Taiguara, Lennon e o idiota ofensivo

Um dos ensinamentos que os cabelos grisalhos me trouxeram é esse: não existe idiota inofensivo. Todo idiota é nocivo, perigoso, às vezes letal.

Primeiramente, esclareço que não me refiro à acepção mais frequente do vocábulo: pessoa que carece de inteligência, tola, ignorante, estúpida, vaidosa, pretensiosa. Reporto-me às raízes etimológicas da expressão.

Idiota, neste artigo, remonta ao grego antigo “idiotes” que indicava as pessoas que cuidavam apenas de seus interesses pessoais, em contraposição àqueles que se dedicavam à coletividade (“polis”), denominados “politikon”.  Políticos eram aqueles que empregavam seu tempo, energia, habilidades e inteligência em causas de interesse público, como a defesa, a justiça, a administração etc.
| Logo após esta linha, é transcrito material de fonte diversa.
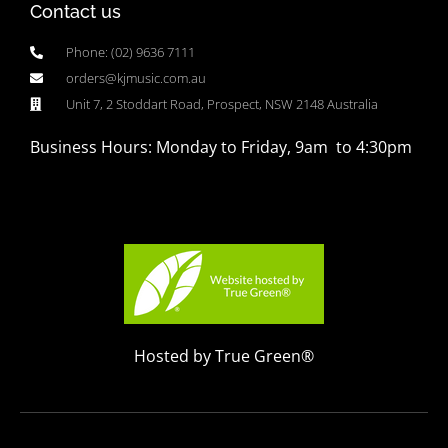
Contact us
Phone: (02) 9636 7111
orders@kjmusic.com.au
Unit 7, 2 Stoddart Road, Prospect, NSW 2148 Australia
Business Hours: Monday to Friday, 9am to 4:30pm
Hosted by True Green®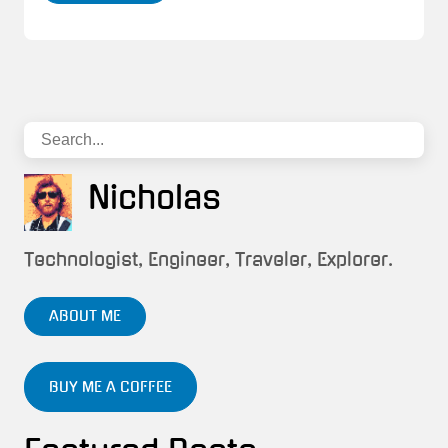
Nicholas
Technologist, Engineer, Traveler, Explorer.
ABOUT ME
BUY ME A COFFEE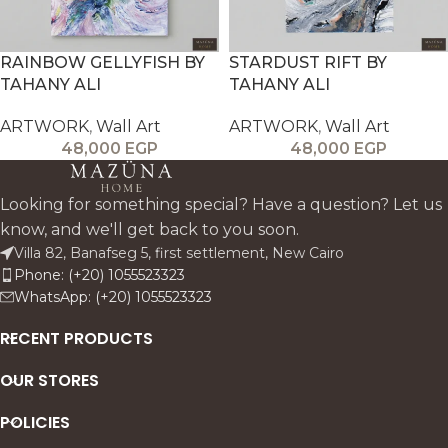
RAINBOW GELLYFISH BY
STARDUST RIFT BY
TAHANY ALI
TAHANY ALI
ARTWORK
,
Wall Art
ARTWORK
,
Wall Art
48,000
EGP
48,000
EGP
Looking for something special? Have a question? Let us
know, and we'll get back to you soon.
Villa 82, Banafseg 5, first settlement, New Cairo
Phone: (+20) 1055523323
WhatsApp: (+20) 1055523323
RECENT PRODUCTS
OUR STORES
POLICIES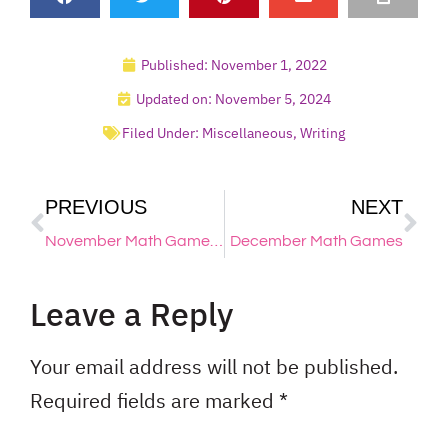
Published:
November 1, 2022
Updated on: November 5, 2024
Filed Under:
Miscellaneous
,
Writing
PREVIOUS
NEXT
November Math Games & Activities for Kindergarten, 1st & 2nd Grade
December Math Games
Leave a Reply
Your email address will not be published.
Required fields are marked
*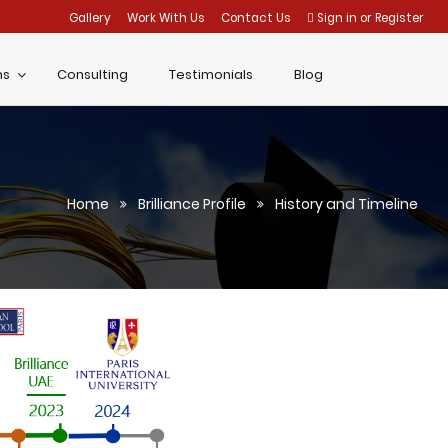
Gallery
Work With Us
Contact Us
Sign in
or
Register
ms
Consulting
Testimonials
Blog
Home
Brilliance Profile
History and Timeline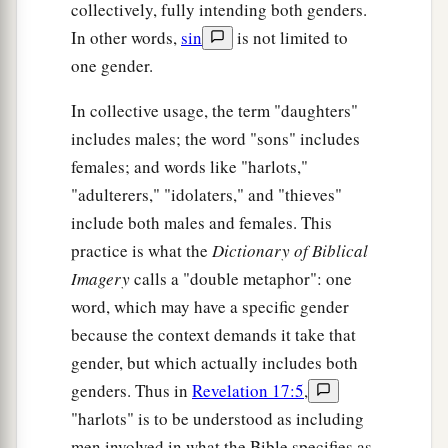
collectively, fully intending both genders.
In other words,
sin
is not limited to
one gender.
In collective usage, the term "daughters"
includes males; the word "sons" includes
females; and words like "harlots,"
"adulterers," "idolaters," and "thieves"
include both males and females. This
practice is what the
Dictionary of Biblical
Imagery
calls a "double metaphor": one
word, which may have a specific gender
because the context demands it take that
gender, but which actually includes both
genders. Thus in
Revelation 17:5
,
"harlots" is to be understood as including
men involved in what the Bible specifies as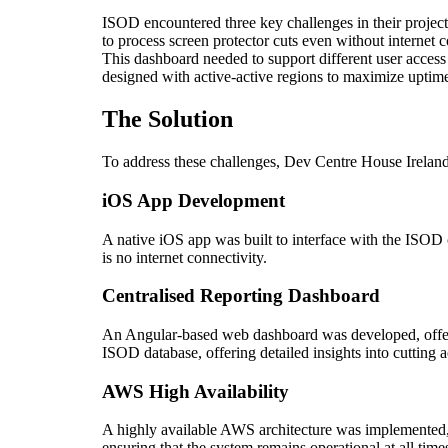
ISOD encountered three key challenges in their project.
to process screen protector cuts even without internet c
This dashboard needed to support different user access 
designed with active-active regions to maximize uptime
The Solution
To address these challenges, Dev Centre House Ireland
iOS App Development
A native iOS app was built to interface with the ISOD c
is no internet connectivity.
Centralised Reporting Dashboard
An Angular-based web dashboard was developed, offerin
ISOD database, offering detailed insights into cutting ac
AWS High Availability
A highly available AWS architecture was implemented, d
ensuring that the system remains operational at all time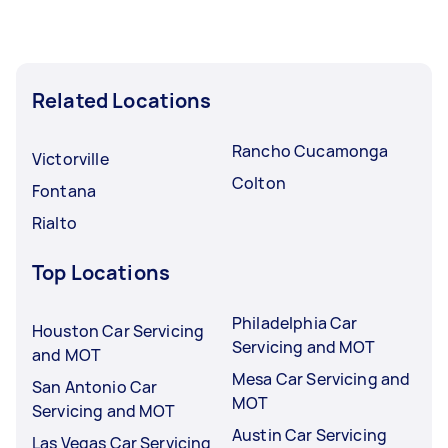
Dmv registration specialists in Ontario typically
respond to new tasks within a few hours to a
day. For the best selection, post your task at
Related Locations
least 1-2 days before you need the work
completed.
Rancho Cucamonga
Victorville
Colton
Fontana
Rialto
Top Locations
Philadelphia Car
Houston Car Servicing
Servicing and MOT
and MOT
Mesa Car Servicing and
San Antonio Car
MOT
Servicing and MOT
Austin Car Servicing
Las Vegas Car Servicing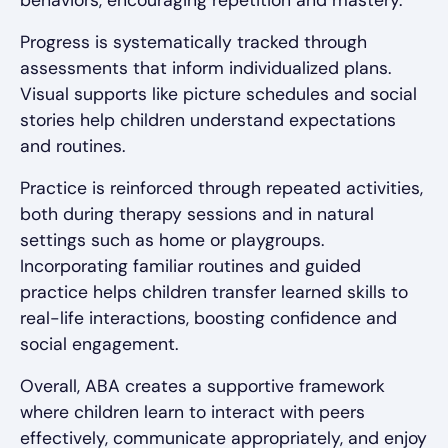
behaviors, encouraging repetition and mastery.
Progress is systematically tracked through
assessments that inform individualized plans.
Visual supports like picture schedules and social
stories help children understand expectations
and routines.
Practice is reinforced through repeated activities,
both during therapy sessions and in natural
settings such as home or playgroups.
Incorporating familiar routines and guided
practice helps children transfer learned skills to
real-life interactions, boosting confidence and
social engagement.
Overall, ABA creates a supportive framework
where children learn to interact with peers
effectively, communicate appropriately, and enjoy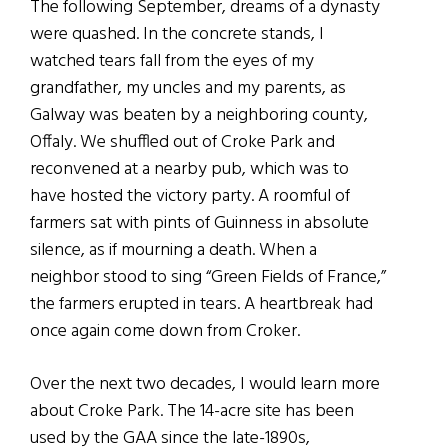
The following September, dreams of a dynasty
were quashed. In the concrete stands, I
watched tears fall from the eyes of my
grandfather, my uncles and my parents, as
Galway was beaten by a neighboring county,
Offaly. We shuffled out of Croke Park and
reconvened at a nearby pub, which was to
have hosted the victory party. A roomful of
farmers sat with pints of Guinness in absolute
silence, as if mourning a death. When a
neighbor stood to sing “Green Fields of France,”
the farmers erupted in tears. A heartbreak had
once again come down from Croker.
Over the next two decades, I would learn more
about Croke Park. The 14-acre site has been
used by the GAA since the late-1890s,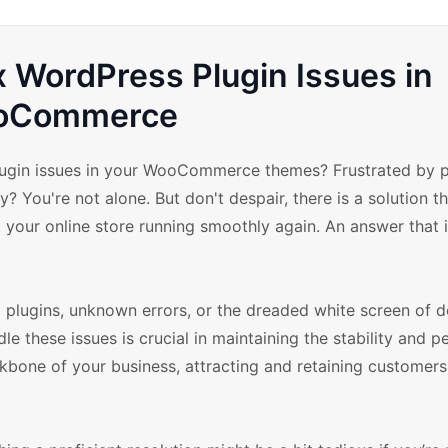
x WordPress Plugin Issues in
oCommerce
plugin issues in your WooCommerce themes? Frustrated by p
? You're not alone. But don't despair, there is a solution t
 your online store running smoothly again. An answer that i
 plugins, unknown errors, or the dreaded white screen of d
e these issues is crucial in maintaining the stability and 
one of your business, attracting and retaining customers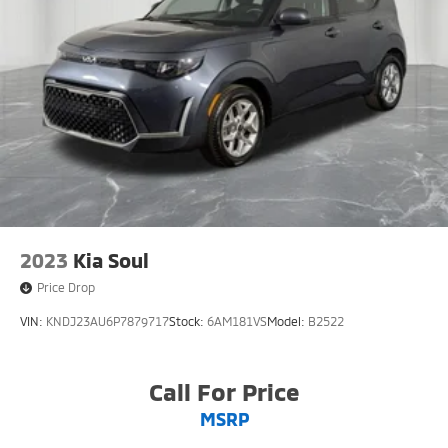
2023
Kia Soul
Price Drop
VIN:
KNDJ23AU6P7879717
Stock:
6AM181VS
Model:
B2522
Call For Price
MSRP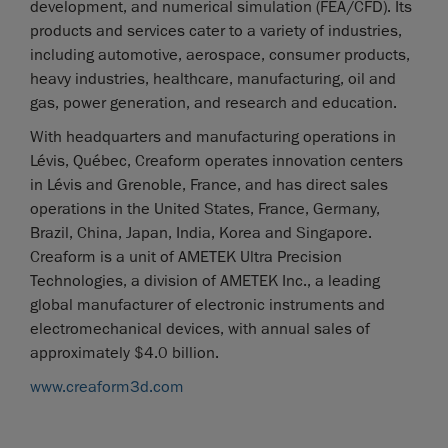
development, and numerical simulation (FEA/CFD). Its
products and services cater to a variety of industries,
including automotive, aerospace, consumer products,
heavy industries, healthcare, manufacturing, oil and
gas, power generation, and research and education.
With headquarters and manufacturing operations in
Lévis, Québec, Creaform operates innovation centers
in Lévis and Grenoble, France, and has direct sales
operations in the United States, France, Germany,
Brazil, China, Japan, India, Korea and Singapore.
Creaform is a unit of AMETEK Ultra Precision
Technologies, a division of AMETEK Inc., a leading
global manufacturer of electronic instruments and
electromechanical devices, with annual sales of
approximately $4.0 billion.
www.creaform3d.com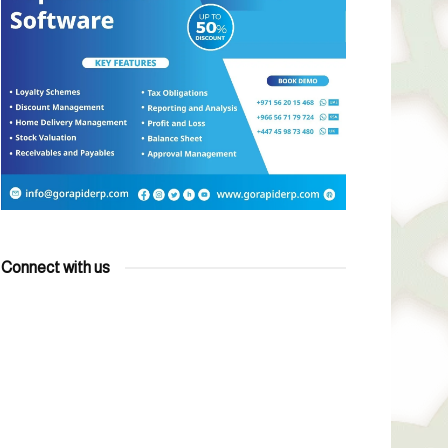
Connect with us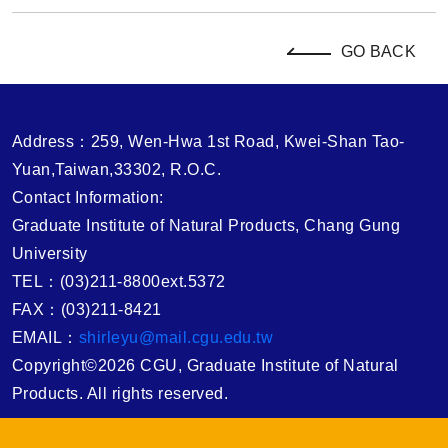
GO BACK
Address：259, Wen-Hwa 1st Road, Kwei-Shan Tao-
Yuan,Taiwan,33302, R.O.C.
Contact Information:
Graduate Institute of Natural Products, Chang Gung
University
TEL：(03)211-8800ext.5372
FAX：(03)211-8421
EMAIL：
shirleyu@mail.cgu.edu.tw
Copyright©2026 CGU, Graduate Institute of Natural
Products. All rights reserved.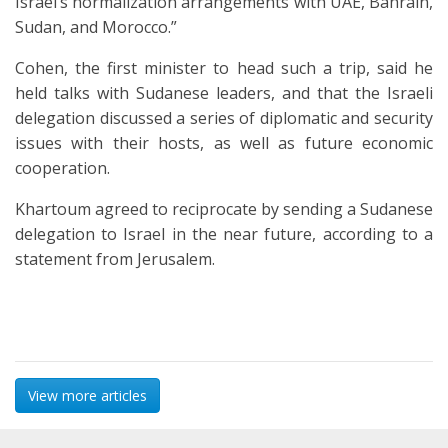
Israel’s normalization arrangements with UAE, Bahrain,
Sudan, and Morocco.”
Cohen, the first minister to head such a trip, said he
held talks with Sudanese leaders, and that the Israeli
delegation discussed a series of diplomatic and security
issues with their hosts, as well as future economic
cooperation.
Khartoum agreed to reciprocate by sending a Sudanese
delegation to Israel in the near future, according to a
statement from Jerusalem.
View more articles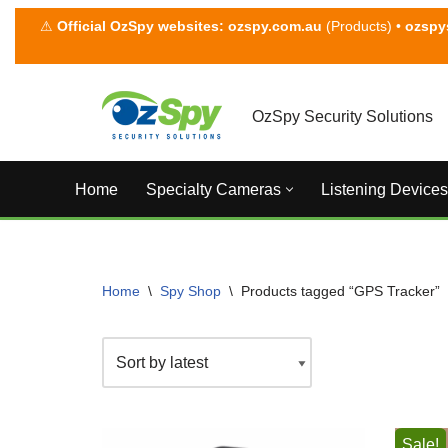
⚠
Official OzSpy websites:
ozspy.com.au
(Products) •
ozspy
Skip
to
content
OzSpy Security Solutions
Home
Specialty Cameras
Listening Devices
Home
\
Spy Shop
\
Products tagged “GPS Tracker”
Sale!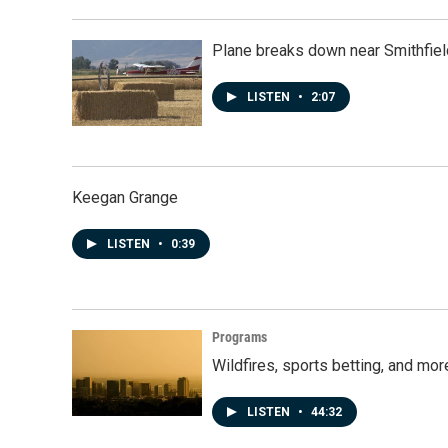
Plane breaks down near Smithfiel
LISTEN
•
2:07
Keegan Grange
LISTEN
•
0:39
Programs
Wildfires, sports betting, and mo
LISTEN
•
44:32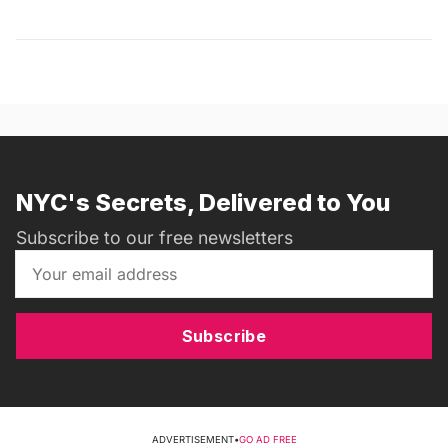
NYC's Secrets, Delivered to You
Subscribe to our free newsletters
Subscribe
ADVERTISEMENT
•
GO AD FREE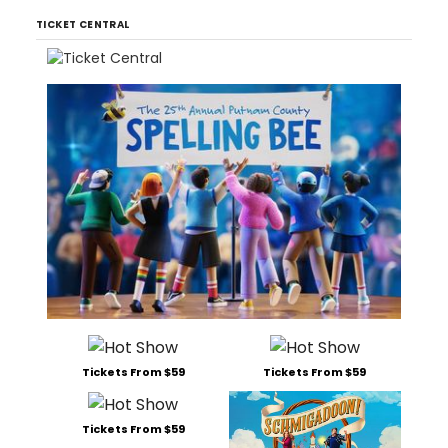
TICKET CENTRAL
Tickets From $59
Tickets From $59
Tickets From $59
Idiotas, por sua vez, viviam somente para si mesmos.

Assim, na melhor tradição grega, considero idiotas aqueles que são omissos e/ou indiferentes, tanto diante de graves questões públicas, a exemplo das mudanças climáticas e do racismo, como de episódios de injustiça ou violência contra os mais frágeis que ocorrem nos ambientes de trabalho, doméstico etc. Ao presenciar uma situação de assédio moral ou de agressão física, o idiota é aquele que finge não ver e não ouvir. Esse idiota foi personagem da música “Nowhere Man” de John Lennon: “He's as blind as he can be / Just sees what he wants to see”.

O idiota é aquele que jamais irá intervir para interromper uma violência, pois “não gosta de se envolver”. O idiota é aquele que jamais irá denunciar ou testemunhar. Só que, ao fugir dos problemas, geralmente esses se agravam e causam maior dano a outras pessoas e a sociedade.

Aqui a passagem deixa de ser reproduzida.